ASSIGNMENT: Make the copy match the entries below exactly, with no pictures carried over.

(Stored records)
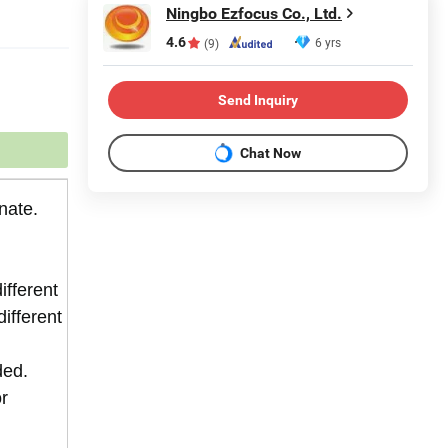
Ningbo Ezfocus Co., Ltd.
4.6
6 yrs
(9)
Send Inquiry
Chat Now
nate.
ifferent
different
ded.
or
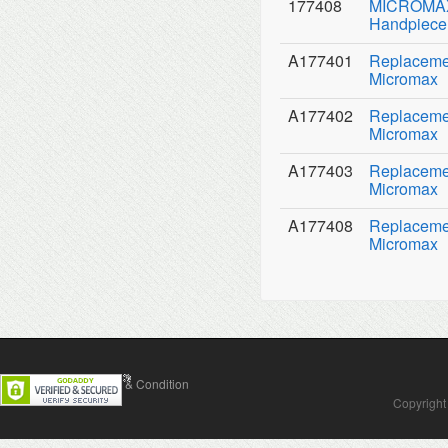
177408
MICROMAX 
Handpiece 
A177401
Replacemen
Micromax
A177402
Replacemen
Micromax
A177403
Replaceme
Micromax
A177408
Replacemen
Micromax
Contact Us
Terms & Condition
Copyright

EXPECTED ANSWER:
Ningbo Ezfocus Co., Ltd.
4.6
6 yrs
(9)
Send Inquiry
Chat Now
nate.
ifferent
different
ded.
or
177408
MICROMAX 
Handpiece 
A177401
Replacemen
Micromax
A177402
Replacemen
Micromax
A177403
Replaceme
Micromax
A177408
Replacemen
Micromax
Contact Us
Terms & Condition
Copyright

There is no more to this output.